Extracted information START
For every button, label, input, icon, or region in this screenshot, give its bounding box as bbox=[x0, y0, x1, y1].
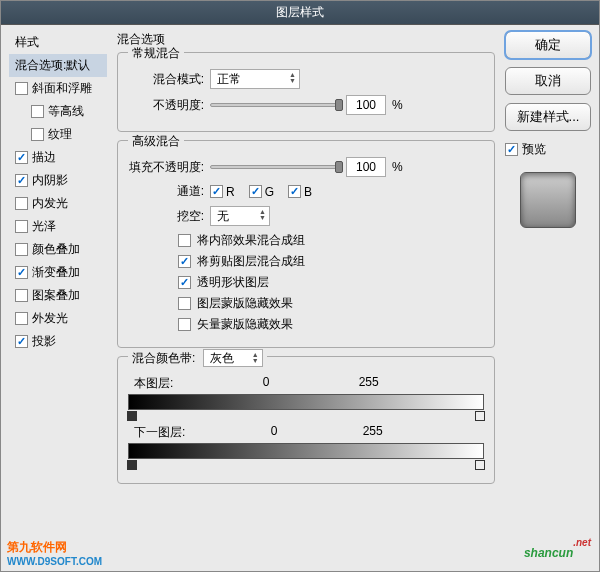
fieldset-title: 常规混合 bbox=[128, 45, 184, 62]
slider-thumb[interactable] bbox=[335, 99, 343, 111]
checkbox[interactable] bbox=[15, 197, 28, 210]
slider-thumb[interactable] bbox=[335, 161, 343, 173]
checkbox[interactable] bbox=[15, 174, 28, 187]
opacity-input[interactable] bbox=[346, 95, 386, 115]
knockout-select[interactable]: 无 ▲▼ bbox=[210, 206, 270, 226]
sidebar-item[interactable]: 斜面和浮雕 bbox=[9, 77, 107, 100]
new-style-button[interactable]: 新建样式... bbox=[505, 103, 591, 131]
knockout-label: 挖空: bbox=[128, 208, 204, 225]
checkbox[interactable] bbox=[15, 220, 28, 233]
sidebar-item-blend-options[interactable]: 混合选项:默认 bbox=[9, 54, 107, 77]
checkbox[interactable] bbox=[178, 276, 191, 289]
preview-checkbox[interactable] bbox=[505, 143, 518, 156]
checkbox[interactable] bbox=[288, 185, 301, 198]
preview-toggle[interactable]: 预览 bbox=[505, 141, 591, 158]
sidebar-item[interactable]: 内发光 bbox=[9, 192, 107, 215]
general-blending-group: 常规混合 混合模式: 正常 ▲▼ 不透明度: % bbox=[117, 52, 495, 132]
this-layer-gradient[interactable] bbox=[128, 394, 484, 410]
sidebar-item-label: 纹理 bbox=[48, 126, 72, 143]
checkbox[interactable] bbox=[15, 243, 28, 256]
channel-toggle[interactable]: B bbox=[288, 185, 312, 199]
opacity-slider[interactable] bbox=[210, 103, 340, 107]
right-column: 确定 取消 新建样式... 预览 bbox=[505, 31, 591, 492]
sidebar-item[interactable]: 图案叠加 bbox=[9, 284, 107, 307]
advanced-option[interactable]: 透明形状图层 bbox=[178, 274, 484, 291]
fill-opacity-input[interactable] bbox=[346, 157, 386, 177]
channel-toggle[interactable]: R bbox=[210, 185, 235, 199]
sidebar-item[interactable]: 纹理 bbox=[9, 123, 107, 146]
opacity-label: 不透明度: bbox=[128, 97, 204, 114]
sidebar-item[interactable]: 描边 bbox=[9, 146, 107, 169]
gradient-handle-white[interactable] bbox=[475, 411, 485, 421]
option-label: 图层蒙版隐藏效果 bbox=[197, 295, 293, 312]
checkbox[interactable] bbox=[31, 105, 44, 118]
sidebar-item[interactable]: 光泽 bbox=[9, 215, 107, 238]
blendif-select[interactable]: 灰色 ▲▼ bbox=[203, 349, 263, 367]
channel-label: R bbox=[226, 185, 235, 199]
sidebar-item[interactable]: 内阴影 bbox=[9, 169, 107, 192]
sidebar-item-label: 混合选项:默认 bbox=[15, 57, 90, 74]
sidebar-item-label: 光泽 bbox=[32, 218, 56, 235]
blendif-max: 255 bbox=[363, 424, 383, 441]
blendif-max: 255 bbox=[359, 375, 379, 392]
next-layer-gradient[interactable] bbox=[128, 443, 484, 459]
sidebar-item-label: 斜面和浮雕 bbox=[32, 80, 92, 97]
channel-toggle[interactable]: G bbox=[249, 185, 274, 199]
checkbox[interactable] bbox=[15, 266, 28, 279]
channel-label: 通道: bbox=[128, 183, 204, 200]
sidebar-item[interactable]: 等高线 bbox=[9, 100, 107, 123]
select-arrows-icon: ▲▼ bbox=[289, 72, 296, 84]
layer-style-dialog: 图层样式 样式 混合选项:默认 斜面和浮雕等高线纹理描边内阴影内发光光泽颜色叠加… bbox=[0, 0, 600, 572]
sidebar-item[interactable]: 颜色叠加 bbox=[9, 238, 107, 261]
ok-button[interactable]: 确定 bbox=[505, 31, 591, 59]
sidebar-item-label: 渐变叠加 bbox=[32, 264, 80, 281]
fieldset-title: 混合颜色带: 灰色 ▲▼ bbox=[128, 349, 267, 367]
checkbox[interactable] bbox=[210, 185, 223, 198]
blendif-label: 混合颜色带: bbox=[132, 351, 195, 365]
checkbox[interactable] bbox=[178, 297, 191, 310]
checkbox[interactable] bbox=[249, 185, 262, 198]
gradient-handle-black[interactable] bbox=[127, 411, 137, 421]
sidebar-item[interactable]: 外发光 bbox=[9, 307, 107, 330]
gradient-handle-black[interactable] bbox=[127, 460, 137, 470]
gradient-handle-white[interactable] bbox=[475, 460, 485, 470]
advanced-option[interactable]: 将剪贴图层混合成组 bbox=[178, 253, 484, 270]
checkbox[interactable] bbox=[178, 318, 191, 331]
this-layer-label: 本图层: bbox=[134, 375, 173, 392]
blendif-min: 0 bbox=[263, 375, 270, 392]
next-layer-label: 下一图层: bbox=[134, 424, 185, 441]
cancel-button[interactable]: 取消 bbox=[505, 67, 591, 95]
fill-opacity-slider[interactable] bbox=[210, 165, 340, 169]
option-label: 将内部效果混合成组 bbox=[197, 232, 305, 249]
blend-mode-select[interactable]: 正常 ▲▼ bbox=[210, 69, 300, 89]
channel-label: B bbox=[304, 185, 312, 199]
option-label: 透明形状图层 bbox=[197, 274, 269, 291]
checkbox[interactable] bbox=[178, 234, 191, 247]
sidebar-header: 样式 bbox=[9, 31, 107, 54]
sidebar-item-label: 内阴影 bbox=[32, 172, 68, 189]
advanced-option[interactable]: 图层蒙版隐藏效果 bbox=[178, 295, 484, 312]
main-panel: 混合选项 常规混合 混合模式: 正常 ▲▼ 不透明度: % bbox=[113, 31, 499, 492]
blend-if-group: 混合颜色带: 灰色 ▲▼ 本图层: 0 255 下一图 bbox=[117, 356, 495, 484]
checkbox[interactable] bbox=[31, 128, 44, 141]
sidebar-item-label: 等高线 bbox=[48, 103, 84, 120]
select-value: 无 bbox=[217, 208, 229, 225]
checkbox[interactable] bbox=[15, 82, 28, 95]
checkbox[interactable] bbox=[15, 312, 28, 325]
watermark-shancun: shancun.net bbox=[524, 537, 591, 563]
fill-unit: % bbox=[392, 160, 403, 174]
sidebar-item[interactable]: 渐变叠加 bbox=[9, 261, 107, 284]
opacity-unit: % bbox=[392, 98, 403, 112]
option-label: 将剪贴图层混合成组 bbox=[197, 253, 305, 270]
blend-mode-label: 混合模式: bbox=[128, 71, 204, 88]
select-arrows-icon: ▲▼ bbox=[252, 352, 259, 364]
checkbox[interactable] bbox=[15, 289, 28, 302]
checkbox[interactable] bbox=[178, 255, 191, 268]
content-area: 样式 混合选项:默认 斜面和浮雕等高线纹理描边内阴影内发光光泽颜色叠加渐变叠加图… bbox=[1, 25, 599, 498]
sidebar-item[interactable]: 投影 bbox=[9, 330, 107, 353]
fieldset-title: 高级混合 bbox=[128, 133, 184, 150]
advanced-option[interactable]: 矢量蒙版隐藏效果 bbox=[178, 316, 484, 333]
checkbox[interactable] bbox=[15, 151, 28, 164]
advanced-option[interactable]: 将内部效果混合成组 bbox=[178, 232, 484, 249]
checkbox[interactable] bbox=[15, 335, 28, 348]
Extracted information END
• Task details: Exactly as written, copy the entries above without their pictures.

• Task output:
For every button, label, input, icon, or region in this screenshot, give its bounding box as bbox=[x0, y0, x1, y1].
fieldset-title: 常规混合 bbox=[128, 45, 184, 62]
slider-thumb[interactable] bbox=[335, 99, 343, 111]
checkbox[interactable] bbox=[15, 197, 28, 210]
slider-thumb[interactable] bbox=[335, 161, 343, 173]
checkbox[interactable] bbox=[15, 174, 28, 187]
opacity-input[interactable] bbox=[346, 95, 386, 115]
knockout-select[interactable]: 无 ▲▼ bbox=[210, 206, 270, 226]
sidebar-item[interactable]: 斜面和浮雕 bbox=[9, 77, 107, 100]
new-style-button[interactable]: 新建样式... bbox=[505, 103, 591, 131]
knockout-label: 挖空: bbox=[128, 208, 204, 225]
checkbox[interactable] bbox=[15, 220, 28, 233]
sidebar-item-blend-options[interactable]: 混合选项:默认 bbox=[9, 54, 107, 77]
checkbox[interactable] bbox=[178, 276, 191, 289]
preview-checkbox[interactable] bbox=[505, 143, 518, 156]
checkbox[interactable] bbox=[288, 185, 301, 198]
preview-toggle[interactable]: 预览 bbox=[505, 141, 591, 158]
sidebar-item[interactable]: 内发光 bbox=[9, 192, 107, 215]
general-blending-group: 常规混合 混合模式: 正常 ▲▼ 不透明度: % bbox=[117, 52, 495, 132]
this-layer-gradient[interactable] bbox=[128, 394, 484, 410]
sidebar-item-label: 纹理 bbox=[48, 126, 72, 143]
checkbox[interactable] bbox=[15, 243, 28, 256]
channel-toggle[interactable]: B bbox=[288, 185, 312, 199]
opacity-slider[interactable] bbox=[210, 103, 340, 107]
right-column: 确定 取消 新建样式... 预览 bbox=[505, 31, 591, 492]
sidebar-item[interactable]: 图案叠加 bbox=[9, 284, 107, 307]
advanced-option[interactable]: 透明形状图层 bbox=[178, 274, 484, 291]
fill-opacity-input[interactable] bbox=[346, 157, 386, 177]
channel-toggle[interactable]: R bbox=[210, 185, 235, 199]
sidebar-item[interactable]: 纹理 bbox=[9, 123, 107, 146]
opacity-label: 不透明度: bbox=[128, 97, 204, 114]
sidebar-item[interactable]: 描边 bbox=[9, 146, 107, 169]
gradient-handle-white[interactable] bbox=[475, 411, 485, 421]
option-label: 图层蒙版隐藏效果 bbox=[197, 295, 293, 312]
checkbox[interactable] bbox=[31, 105, 44, 118]
sidebar-item[interactable]: 光泽 bbox=[9, 215, 107, 238]
blendif-select[interactable]: 灰色 ▲▼ bbox=[203, 349, 263, 367]
channel-label: R bbox=[226, 185, 235, 199]
sidebar-item[interactable]: 内阴影 bbox=[9, 169, 107, 192]
sidebar-item-label: 混合选项:默认 bbox=[15, 57, 90, 74]
sidebar-item-label: 光泽 bbox=[32, 218, 56, 235]
blendif-max: 255 bbox=[363, 424, 383, 441]
blendif-max: 255 bbox=[359, 375, 379, 392]
next-layer-gradient[interactable] bbox=[128, 443, 484, 459]
sidebar-item-label: 斜面和浮雕 bbox=[32, 80, 92, 97]
channel-toggle[interactable]: G bbox=[249, 185, 274, 199]
checkbox[interactable] bbox=[15, 266, 28, 279]
channel-label: 通道: bbox=[128, 183, 204, 200]
sidebar-item[interactable]: 等高线 bbox=[9, 100, 107, 123]
select-arrows-icon: ▲▼ bbox=[289, 72, 296, 84]
layer-style-dialog: 图层样式 样式 混合选项:默认 斜面和浮雕等高线纹理描边内阴影内发光光泽颜色叠加… bbox=[0, 0, 600, 572]
sidebar-item[interactable]: 颜色叠加 bbox=[9, 238, 107, 261]
ok-button[interactable]: 确定 bbox=[505, 31, 591, 59]
sidebar-item-label: 渐变叠加 bbox=[32, 264, 80, 281]
fieldset-title: 混合颜色带: 灰色 ▲▼ bbox=[128, 349, 267, 367]
checkbox[interactable] bbox=[210, 185, 223, 198]
blendif-label: 混合颜色带: bbox=[132, 351, 195, 365]
checkbox[interactable] bbox=[178, 297, 191, 310]
checkbox[interactable] bbox=[249, 185, 262, 198]
gradient-handle-black[interactable] bbox=[127, 411, 137, 421]
sidebar-item[interactable]: 外发光 bbox=[9, 307, 107, 330]
gradient-handle-black[interactable] bbox=[127, 460, 137, 470]
gradient-handle-white[interactable] bbox=[475, 460, 485, 470]
advanced-option[interactable]: 将剪贴图层混合成组 bbox=[178, 253, 484, 270]
checkbox[interactable] bbox=[178, 318, 191, 331]
this-layer-label: 本图层: bbox=[134, 375, 173, 392]
blendif-min: 0 bbox=[263, 375, 270, 392]
next-layer-label: 下一图层: bbox=[134, 424, 185, 441]
cancel-button[interactable]: 取消 bbox=[505, 67, 591, 95]
fill-opacity-slider[interactable] bbox=[210, 165, 340, 169]
option-label: 将内部效果混合成组 bbox=[197, 232, 305, 249]
blend-mode-select[interactable]: 正常 ▲▼ bbox=[210, 69, 300, 89]
channel-label: B bbox=[304, 185, 312, 199]
option-label: 透明形状图层 bbox=[197, 274, 269, 291]
checkbox[interactable] bbox=[178, 234, 191, 247]
sidebar-header: 样式 bbox=[9, 31, 107, 54]
sidebar-item-label: 内阴影 bbox=[32, 172, 68, 189]
advanced-option[interactable]: 图层蒙版隐藏效果 bbox=[178, 295, 484, 312]
main-panel: 混合选项 常规混合 混合模式: 正常 ▲▼ 不透明度: % bbox=[113, 31, 499, 492]
blend-if-group: 混合颜色带: 灰色 ▲▼ 本图层: 0 255 下一图 bbox=[117, 356, 495, 484]
checkbox[interactable] bbox=[31, 128, 44, 141]
sidebar-item-label: 等高线 bbox=[48, 103, 84, 120]
select-value: 无 bbox=[217, 208, 229, 225]
checkbox[interactable] bbox=[15, 82, 28, 95]
checkbox[interactable] bbox=[15, 312, 28, 325]
watermark-shancun: shancun.net bbox=[524, 537, 591, 563]
fill-unit: % bbox=[392, 160, 403, 174]
sidebar-item[interactable]: 渐变叠加 bbox=[9, 261, 107, 284]
opacity-unit: % bbox=[392, 98, 403, 112]
option-label: 将剪贴图层混合成组 bbox=[197, 253, 305, 270]
blend-mode-label: 混合模式: bbox=[128, 71, 204, 88]
select-arrows-icon: ▲▼ bbox=[252, 352, 259, 364]
checkbox[interactable] bbox=[15, 289, 28, 302]
checkbox[interactable] bbox=[178, 255, 191, 268]
content-area: 样式 混合选项:默认 斜面和浮雕等高线纹理描边内阴影内发光光泽颜色叠加渐变叠加图… bbox=[1, 25, 599, 498]
sidebar-item[interactable]: 投影 bbox=[9, 330, 107, 353]
fieldset-title: 高级混合 bbox=[128, 133, 184, 150]
advanced-option[interactable]: 矢量蒙版隐藏效果 bbox=[178, 316, 484, 333]
checkbox[interactable] bbox=[15, 151, 28, 164]
advanced-option[interactable]: 将内部效果混合成组 bbox=[178, 232, 484, 249]
checkbox[interactable] bbox=[15, 335, 28, 348]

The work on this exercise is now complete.